Task brief | The output should be the listing below, limited to the lines from the one with "Street North" through the one with "Greater Noida", exact and without pictures.

Extracted records |

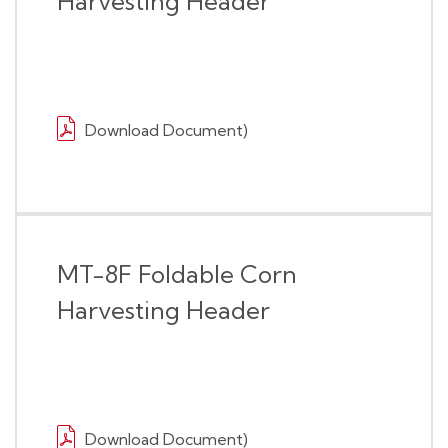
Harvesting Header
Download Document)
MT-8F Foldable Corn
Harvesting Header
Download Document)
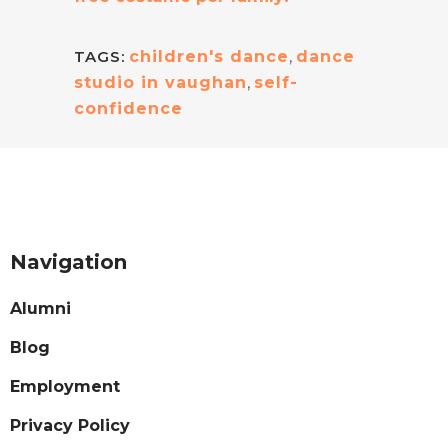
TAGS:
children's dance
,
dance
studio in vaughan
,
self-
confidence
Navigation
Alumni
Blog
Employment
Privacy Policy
==
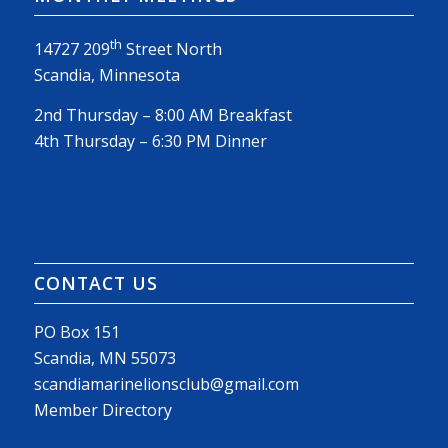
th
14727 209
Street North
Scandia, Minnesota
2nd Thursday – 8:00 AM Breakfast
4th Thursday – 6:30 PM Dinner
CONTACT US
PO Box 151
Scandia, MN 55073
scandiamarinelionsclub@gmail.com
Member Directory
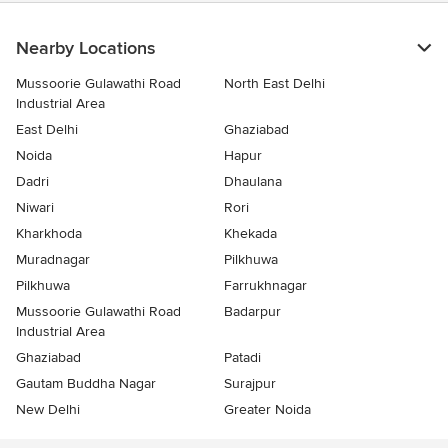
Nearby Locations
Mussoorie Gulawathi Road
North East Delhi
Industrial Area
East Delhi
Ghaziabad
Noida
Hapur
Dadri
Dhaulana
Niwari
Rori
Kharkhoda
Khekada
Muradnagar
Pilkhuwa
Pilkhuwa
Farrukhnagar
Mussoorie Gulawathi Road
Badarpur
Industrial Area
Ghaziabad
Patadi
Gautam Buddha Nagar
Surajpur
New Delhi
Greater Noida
--
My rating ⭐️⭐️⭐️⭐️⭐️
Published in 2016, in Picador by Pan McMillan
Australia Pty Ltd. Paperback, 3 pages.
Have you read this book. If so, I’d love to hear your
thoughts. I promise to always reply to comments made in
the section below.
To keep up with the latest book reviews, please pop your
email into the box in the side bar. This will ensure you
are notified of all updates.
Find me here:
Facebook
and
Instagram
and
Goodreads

Answer to this exercise |
Street North
Scandia, Minnesota
2nd Thursday – 8:00 AM Breakfast
4th Thursday – 6:30 PM Dinner
CONTACT US
PO Box 151
Scandia, MN 55073
scandiamarinelionsclub@gmail.com
Member Directory
Nearby Locations
Mussoorie Gulawathi Road
North East Delhi
Industrial Area
East Delhi
Ghaziabad
Noida
Hapur
Dadri
Dhaulana
Niwari
Rori
Kharkhoda
Khekada
Muradnagar
Pilkhuwa
Pilkhuwa
Farrukhnagar
Mussoorie Gulawathi Road
Badarpur
Industrial Area
Ghaziabad
Patadi
Gautam Buddha Nagar
Surajpur
New Delhi
Greater Noida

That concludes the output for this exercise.